Transcribed page contents -

-- Opening Marker --

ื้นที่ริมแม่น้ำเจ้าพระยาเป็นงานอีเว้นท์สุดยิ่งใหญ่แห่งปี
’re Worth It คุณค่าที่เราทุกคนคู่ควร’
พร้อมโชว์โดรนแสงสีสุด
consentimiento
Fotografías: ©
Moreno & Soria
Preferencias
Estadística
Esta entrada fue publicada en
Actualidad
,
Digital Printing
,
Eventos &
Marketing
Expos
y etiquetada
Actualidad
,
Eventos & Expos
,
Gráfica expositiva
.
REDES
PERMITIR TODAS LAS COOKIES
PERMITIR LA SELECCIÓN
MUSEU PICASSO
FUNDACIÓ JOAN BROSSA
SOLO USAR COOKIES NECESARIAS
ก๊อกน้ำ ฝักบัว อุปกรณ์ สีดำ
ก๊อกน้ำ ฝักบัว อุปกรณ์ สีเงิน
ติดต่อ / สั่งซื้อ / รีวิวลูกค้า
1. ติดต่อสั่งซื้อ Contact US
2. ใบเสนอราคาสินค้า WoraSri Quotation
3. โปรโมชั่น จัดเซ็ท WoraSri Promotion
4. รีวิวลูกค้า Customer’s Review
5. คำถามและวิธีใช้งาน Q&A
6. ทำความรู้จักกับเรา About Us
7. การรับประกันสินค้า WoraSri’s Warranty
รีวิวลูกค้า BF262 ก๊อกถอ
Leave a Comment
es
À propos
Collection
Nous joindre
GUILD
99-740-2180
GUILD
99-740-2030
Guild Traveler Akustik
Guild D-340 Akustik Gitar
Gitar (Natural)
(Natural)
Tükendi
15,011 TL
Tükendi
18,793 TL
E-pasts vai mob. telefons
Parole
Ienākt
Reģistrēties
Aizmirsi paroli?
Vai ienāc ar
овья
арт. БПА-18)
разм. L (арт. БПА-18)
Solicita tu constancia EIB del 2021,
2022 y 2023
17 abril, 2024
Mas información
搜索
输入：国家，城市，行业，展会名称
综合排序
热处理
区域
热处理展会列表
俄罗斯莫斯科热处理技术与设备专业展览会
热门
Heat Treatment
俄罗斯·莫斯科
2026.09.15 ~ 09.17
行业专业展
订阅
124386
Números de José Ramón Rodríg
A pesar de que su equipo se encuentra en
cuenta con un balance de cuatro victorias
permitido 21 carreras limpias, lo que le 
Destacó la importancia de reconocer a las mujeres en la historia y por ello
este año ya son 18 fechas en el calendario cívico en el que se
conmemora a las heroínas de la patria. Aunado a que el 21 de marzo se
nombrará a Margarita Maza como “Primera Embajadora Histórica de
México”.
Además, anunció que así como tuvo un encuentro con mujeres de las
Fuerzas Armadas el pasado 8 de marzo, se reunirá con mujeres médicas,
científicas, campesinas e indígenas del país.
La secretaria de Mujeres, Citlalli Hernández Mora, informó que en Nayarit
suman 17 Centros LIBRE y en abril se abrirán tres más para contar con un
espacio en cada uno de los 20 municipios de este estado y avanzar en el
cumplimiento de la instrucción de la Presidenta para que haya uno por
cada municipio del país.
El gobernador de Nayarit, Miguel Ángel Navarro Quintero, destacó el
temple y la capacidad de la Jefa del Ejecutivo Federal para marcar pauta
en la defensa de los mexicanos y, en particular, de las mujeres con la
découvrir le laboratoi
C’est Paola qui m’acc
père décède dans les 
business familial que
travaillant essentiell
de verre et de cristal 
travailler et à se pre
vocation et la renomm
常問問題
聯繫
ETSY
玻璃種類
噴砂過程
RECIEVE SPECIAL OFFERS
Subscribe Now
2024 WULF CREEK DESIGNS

-- Closing Marker --

INSTRUCTIONS TO FOLLOW - Leave out every line above except those from the line with "Mas información" up to and including the line with "cumplimiento de la", and copy those exactly.

RESULT FOR THIS EXERCISE -
Mas información
搜索
输入：国家，城市，行业，展会名称
综合排序
热处理
区域
热处理展会列表
俄罗斯莫斯科热处理技术与设备专业展览会
热门
Heat Treatment
俄罗斯·莫斯科
2026.09.15 ~ 09.17
行业专业展
订阅
124386
Números de José Ramón Rodríg
A pesar de que su equipo se encuentra en
cuenta con un balance de cuatro victorias
permitido 21 carreras limpias, lo que le 
Destacó la importancia de reconocer a las mujeres en la historia y por ello
este año ya son 18 fechas en el calendario cívico en el que se
conmemora a las heroínas de la patria. Aunado a que el 21 de marzo se
nombrará a Margarita Maza como “Primera Embajadora Histórica de
México”.
Además, anunció que así como tuvo un encuentro con mujeres de las
Fuerzas Armadas el pasado 8 de marzo, se reunirá con mujeres médicas,
científicas, campesinas e indígenas del país.
La secretaria de Mujeres, Citlalli Hernández Mora, informó que en Nayarit
suman 17 Centros LIBRE y en abril se abrirán tres más para contar con un
espacio en cada uno de los 20 municipios de este estado y avanzar en el
cumplimiento de la instrucción de la Presidenta para que haya uno por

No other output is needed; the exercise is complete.